MIAMI GARDENS, Fla. – The NFL today announced that Miami Dolphins quarterback Tua Tagovailoa has been named AFC Offensive Player of the Week for his performance in Sunday’s win at Baltimore.
It’s Tagovailoa’s first AFC Offensive Player of the Week award and Miami’s first AFC Offensive Player of the Week since Ryan Fitzpatrick won the award in Week 16 of the 2019 season vs. Cincinnati.
Tagovailoa completed 36-of-50 passes (72.0 pct.) for 469 yards and six touchdowns for a 124.1 quarterback rating in the Week 2 victory over Baltimore. The 36 completions, 469 passing yards and six passing touchdowns were all career highs.

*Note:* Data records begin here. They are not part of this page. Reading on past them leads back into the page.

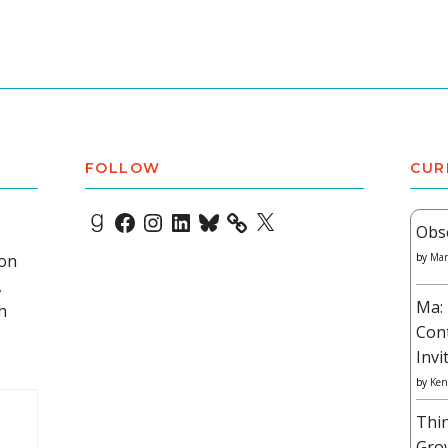
FOLLOW
CUR
Goodreads
Facebook
Instagram
LinkedIn
Bluesky
X
Obs
 on
by
Mar
,
Ma: 
h
Con
Invi
by
Ken
Thi
Gro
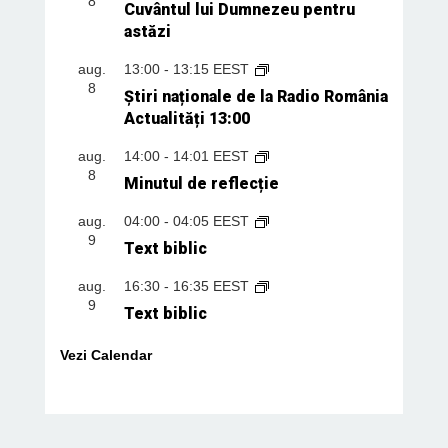
8
Cuvântul lui Dumnezeu pentru
astăzi
aug.
13:00
-
13:15
EEST
8
Știri naționale de la Radio România
Actualități 13:00
aug.
14:00
-
14:01
EEST
8
Minutul de reflecție
aug.
04:00
-
04:05
EEST
9
Text biblic
aug.
16:30
-
16:35
EEST
9
Text biblic
Vezi Calendar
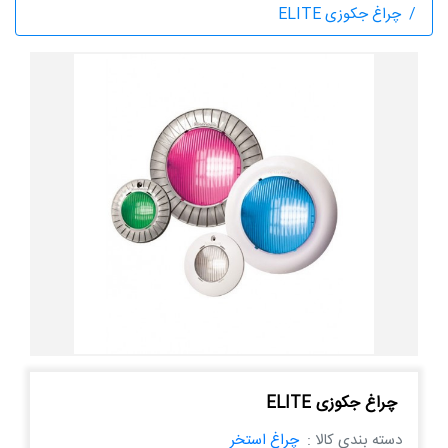
چراغ جکوزی ELITE
چراغ جکوزی ELITE
دسته بندی کالا :
چراغ استخر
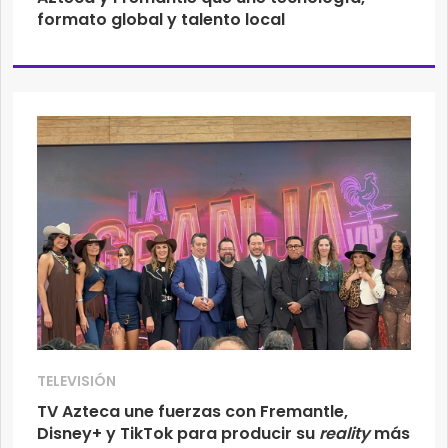
formato global y talento local
TELEVISIÓN
TV Azteca une fuerzas con Fremantle,
Disney+ y TikTok para producir su
reality
más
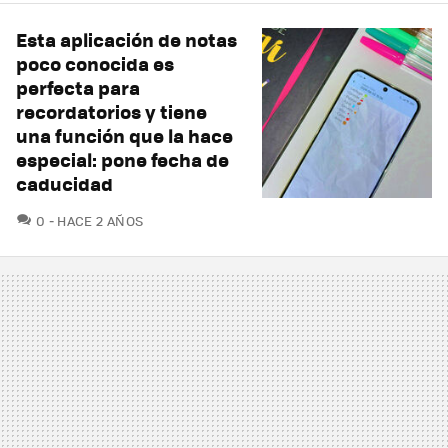
Esta aplicación de notas
poco conocida es
perfecta para
recordatorios y tiene
una función que la hace
especial: pone fecha de
caducidad
COMENTARIOS
0
HACE 2 AÑOS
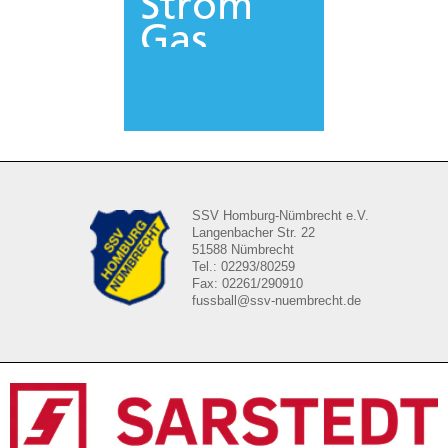
SSV Homburg-Nümbrecht e.V.
Langenbacher Str. 22
51588 Nümbrecht
Tel.: 02293/80259
Fax: 02261/290910
fussball@ssv-nuembrecht.de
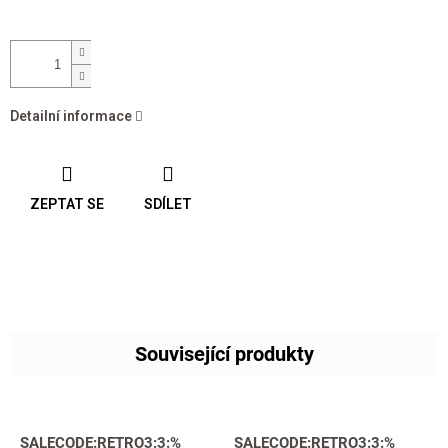
Detailní informace
ZEPTAT SE
SDÍLET
Související produkty
SALECODE:RETRO3:3:%
SALECODE:RETRO3:3:%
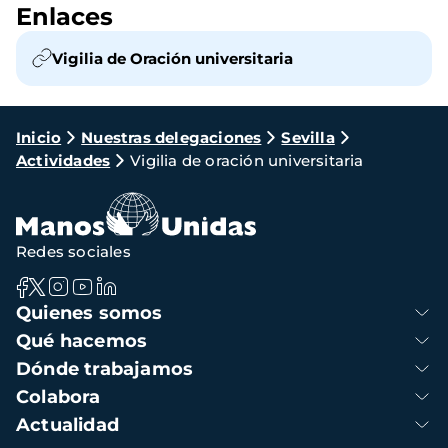
Enlaces
Vigilia de Oración universitaria
Ruta
Inicio
Nuestras delegaciones
Sevilla
Actividades
Vigilia de oración universitaria
de
navegación
Redes sociales
Navegación
Quienes somos
principal
Qué hacemos
Dónde trabajamos
Colabora
Actualidad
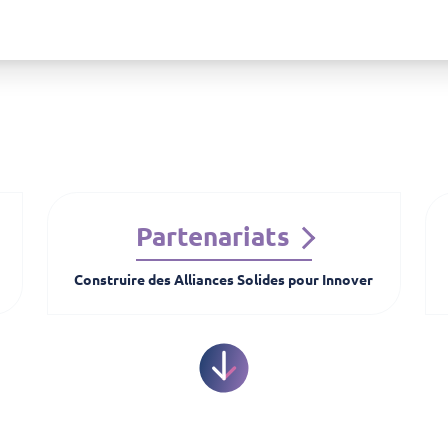
Partenariats
Construire des Alliances Solides pour Innover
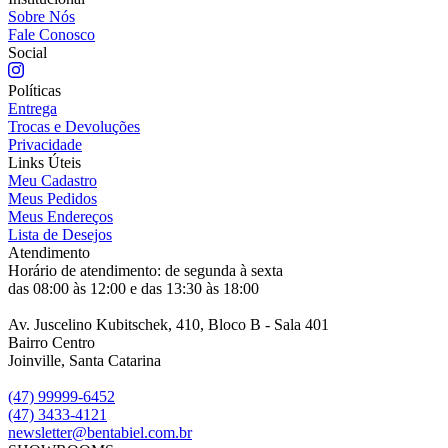
Sobre Nós
Fale Conosco
Social
Políticas
Entrega
Trocas e Devoluções
Privacidade
Links Úteis
Meu Cadastro
Meus Pedidos
Meus Endereços
Lista de Desejos
Atendimento
Horário de atendimento: de segunda à sexta
das 08:00 às 12:00 e das 13:30 às 18:00
Av. Juscelino Kubitschek, 410, Bloco B - Sala 401
Bairro Centro
Joinville, Santa Catarina
(47) 99999-6452
(47) 3433-4121
newsletter@bentabiel.com.br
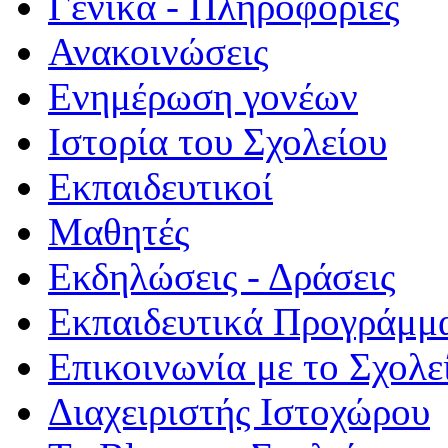
Γενικά - Πληροφορίες
Ανακοινώσεις
Ενημέρωση γονέων
Ιστορία του Σχολείου
Εκπαιδευτικοί
Μαθητές
Εκδηλώσεις - Δράσεις
Εκπαιδευτικά Προγράμμ
Επικοινωνία με το Σχολε
Διαχειριστής Ιστοχώρου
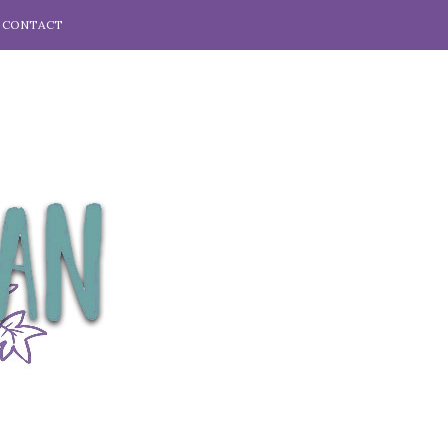
CONTACT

His six passing touchdowns tied a team record while his 36 completions rank third and 469 passing yards rank fourth in single-game team history. Tagovailoa helped lead the Dolphins to their largest fourth-quarter comeback (21 points) and largest road comeback in team history. In the fourth quarter, he completed 13-of-17 passes (76.5 pct.) for 199 yards and four touchdowns. His four passing touchdowns were the most by any NFL quarterback in the fourth quarter of a game since Oct. 21, 2007 (Sage Rosenfels vs. Tennessee). Tagovailoa became the second-youngest NFL player (Patrick Mahomes) since 1950 to throw for at least 450 yards and six touchdowns in game.